Il agrippa mon visage de ses deux mains et plaqua son front fiévreux contre le mien. Les yeux dans les yeux, je voyais dans son regard un avenir radieux pour nous deux, enfin reconnus pour ce que nous sommes.
Un moldu célèbre a écrit : "Telle est la faiblesse de notre raison, elle ne sert le plus souvent qu'à justifier nos croyances.". J'étais faible, je me laissais bercer par cet idéal que dessinait Gellert, où il nous laissait la plus belle part, celle que je croyais mériter. L'attrait du pouvoir. Je négligeais totalement ma famille sous les injonctions déguisées de Gellert et nous imaginions cet idéal : le monde sorcier et Moldu, réuni, les sorciers au grand jour. Nous ne serions plus contraints de vivre cachés. Du haut de notre puissance, nous gouvernerions un monde où les Moldus seraient ramenés à la juste place, dirigés par les sorciers bien plus éclairés. Nous étions les plus forts, nous nous pensions sages.
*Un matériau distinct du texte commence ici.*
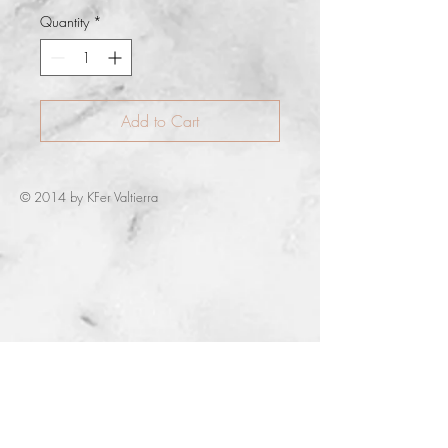
Quantity
*
Add to Cart
© 2014 by KFer Valtierra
Parfois, je me dis que Gellert n'utilisait le terme de sagesse que pour me rassurer car il sentait qu'il me donnait meilleure conscience, faisait taire mes scrupules.
Cette quête insensée nous menait à passer des heures ensemble à étudier. Mais aussi, lorsque la tension sexuelle était si intense que je ne pouvais plus me concentrer sur la lecture, je me jetais sur lui comme un affamé. Je ne me rassasiais jamais de lui. De ses yeux, ses soupirs qu'il retenait, son sourire en coin et la peau de son corps, si douce et si chaude. Son esprit vif et acéré, l'union de nos deux magies en dehors du commun. Parfois, alors que je lisais, c'était lui qui m'attrapait la nuque pour inicier un baiser qui menait systématiquement au lit. Ces moments étaient un pur bonheur pour moi, où je me sentais choisi, et l'amour avec lui était toujours plus exigeant et brutal. Comme s'il s'était retenu trop longtemps et que tout cela devait s'évacuer à travers des rapports sexuels fous et hallucinants. Il me faisait sentir des choses dont je n'avais même pas soupçonner l'existence. La quête des Reliques de la Mort n'était, au fond, surtout un prétexte pour passer du temps avec lui. Car ce n'était pas que physique. Lorsque j'étais enfermé dans ma chambre, seul, tentant d'ignorer mon frère et ma sœur, je lui écrivais sans cesse des parchemins pour alimenter notre folie de renverser l'ordre mondial. Gellert me répondait avec zèle, rebondissant sur mes propos pour les approuver ou les corriger. Nos hiboux voletaient sans cesse entre ma maison et celle de Bathilda. Je finissais même par croire ce que j'écrivais, lui donnait des idées qu'il n'avait pas eu. Et qu'il n'aurait pas dû avoir. Cet échange intellectuel différait de tous ceux que j'entretenais avec les grands du monde magique. Celui-ci n'était ni guindé, ni faussement modeste. Je pouvais me montrer tel que je l'étais. Gellert faisait ressortir de moi des choses que j'enterrais au plus profond de mon être pour apparaître comme un jeune homme affable, intelligent mais humble, discret et respectueux. Gellert me poussait à m'affirmer, à exiger du monde qu'il reconnaisse et s'incline devant ma puissance.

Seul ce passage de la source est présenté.